Since the pioneering work of Fujishima and Honda on titanium dioxide, TiO₂, for the electrochemical photolysis of water under ultraviolet (UV) irradiation, semiconductor-based photocatalysis and photovoltaics have become a rapidly growing field of investigation. However, UV light accounts for only 4% of the solar spectrum, whereas the visible light represents 42% of the total solar radiation. Therefore, the scientific community focused their efforts on the optimization and extension of the absorption spectrum of semiconductor-based materials to the visible region of the solar spectrum. Well-established techniques include doping of the semiconductor or the deposition of a different element or substance on the surface of the material.
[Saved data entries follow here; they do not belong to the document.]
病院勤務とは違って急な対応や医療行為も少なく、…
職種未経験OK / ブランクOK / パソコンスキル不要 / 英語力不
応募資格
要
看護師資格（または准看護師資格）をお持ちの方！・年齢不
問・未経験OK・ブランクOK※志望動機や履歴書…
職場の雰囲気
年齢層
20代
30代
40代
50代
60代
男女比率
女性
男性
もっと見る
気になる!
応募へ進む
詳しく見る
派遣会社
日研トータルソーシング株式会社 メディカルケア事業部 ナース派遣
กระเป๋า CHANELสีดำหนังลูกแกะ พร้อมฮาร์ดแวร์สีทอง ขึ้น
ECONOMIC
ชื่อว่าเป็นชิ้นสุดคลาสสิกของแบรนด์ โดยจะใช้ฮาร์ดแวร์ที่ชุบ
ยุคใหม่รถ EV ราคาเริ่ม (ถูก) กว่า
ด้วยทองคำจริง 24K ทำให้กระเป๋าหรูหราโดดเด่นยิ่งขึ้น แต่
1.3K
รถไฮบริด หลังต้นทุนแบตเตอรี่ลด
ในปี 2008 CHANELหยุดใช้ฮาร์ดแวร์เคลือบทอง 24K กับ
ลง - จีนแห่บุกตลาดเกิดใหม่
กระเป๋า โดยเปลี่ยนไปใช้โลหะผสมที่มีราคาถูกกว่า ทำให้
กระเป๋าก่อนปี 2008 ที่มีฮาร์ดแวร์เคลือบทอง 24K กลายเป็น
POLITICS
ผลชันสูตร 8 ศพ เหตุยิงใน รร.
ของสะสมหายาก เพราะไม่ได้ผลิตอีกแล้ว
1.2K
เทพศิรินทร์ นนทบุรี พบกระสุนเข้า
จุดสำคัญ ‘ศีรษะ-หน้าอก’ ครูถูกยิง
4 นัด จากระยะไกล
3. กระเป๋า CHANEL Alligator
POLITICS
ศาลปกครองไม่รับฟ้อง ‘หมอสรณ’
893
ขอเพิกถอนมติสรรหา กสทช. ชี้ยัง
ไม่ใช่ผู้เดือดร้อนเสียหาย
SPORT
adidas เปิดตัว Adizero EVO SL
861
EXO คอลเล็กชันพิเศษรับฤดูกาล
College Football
Since 2004, the deposition of plasmonic nanoparticles (NPs) on semiconductors emerged as a possible solution to generate energetic electrons capable of driving reactions under visible irradiation. Since then, numerous contributions have been published in the field of plasmon-enhanced photocatalysis with relevant applications in water splitting, organic synthesis, and photovoltaics.

In the field of heterogeneous photocatalysis, plasmon-generated energetic electrons were widely accepted as responsible for the observed catalytic effect of plasmonic NPs. Recently, several scientific contributions have questioned the actual mechanism triggering plasmon-enhanced reactions, hypothesising that thermal effects are instead the predominant factor that influences the activity of a plasmonic catalyst.
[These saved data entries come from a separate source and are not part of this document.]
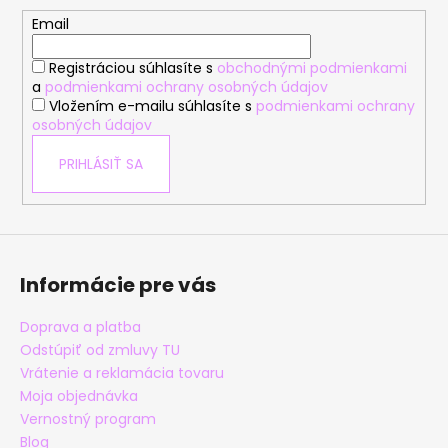
ä
t
Email
i
Registráciou súhlasíte s
obchodnými podmienkami
e
a
podmienkami ochrany osobných údajov
Vložením e-mailu súhlasíte s
podmienkami ochrany
osobných údajov
PRIHLÁSIŤ SA
Informácie pre vás
Doprava a platba
Odstúpiť od zmluvy TU
Vrátenie a reklamácia tovaru
Moja objednávka
Vernostný program
Blog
In this work, we aimed at differentiating between the thermal and electronic effects of plasmonic NPs in a test reaction—the reductive coupling of nitrobenzene to azobenzene—under irradiation with 532 nm and/or 875 nm lasers. Moreover, we also aimed at developing a methodology that could be easily replicated in other laboratories and used as a benchmark test for plasmon-enhanced reactions run in solution.

We optimized the size and shape of AuNPs plasmonic catalysts to obtain materials with different absorption in the visible and near-infrared (NIR) region to tune the electronic and thermal effects of the catalyst. The activity of the synthesised catalysts for the test reaction was compared with the activity of the Gold World Council reference catalyst type A.

Characterization of the synthesised Au/TiO₂ catalyst with diffuse reflectance measurements evidenced that the presence of small amounts of AuNPs did not modify the band gap position of the support, hence suggesting that, under visible light irradiation, the catalysis occurred on the surface of the AuNPs. The determination of the enthalpy of activation for each step of the reaction showed that the second step of the reaction was strongly influenced by the 532 nm laser irradiation. Indeed, our calculations demonstrated an energy difference between the illuminated and the dark reactions in the first step of reaction of 1,1kal mol-1 whereas the one for the second step was 1,1kal mol-1.

We further analysed the results of designed experiments running the test reaction in the presence of two catalysts differing by the shapes of the AuNPs and under different laser sources and irradiances. The results were processed to obtain predictive phenomenological models for the intermediate and the product of the reaction, azoxybenzene and azobenzene, respectively.

The obtained models allowed to confirm that the investigated reaction was triggered by electronic effects and that the contribution of thermal effects, generated by the electron-phonon decay of elongated AuNPs, was not significantly influencing the reaction outcome.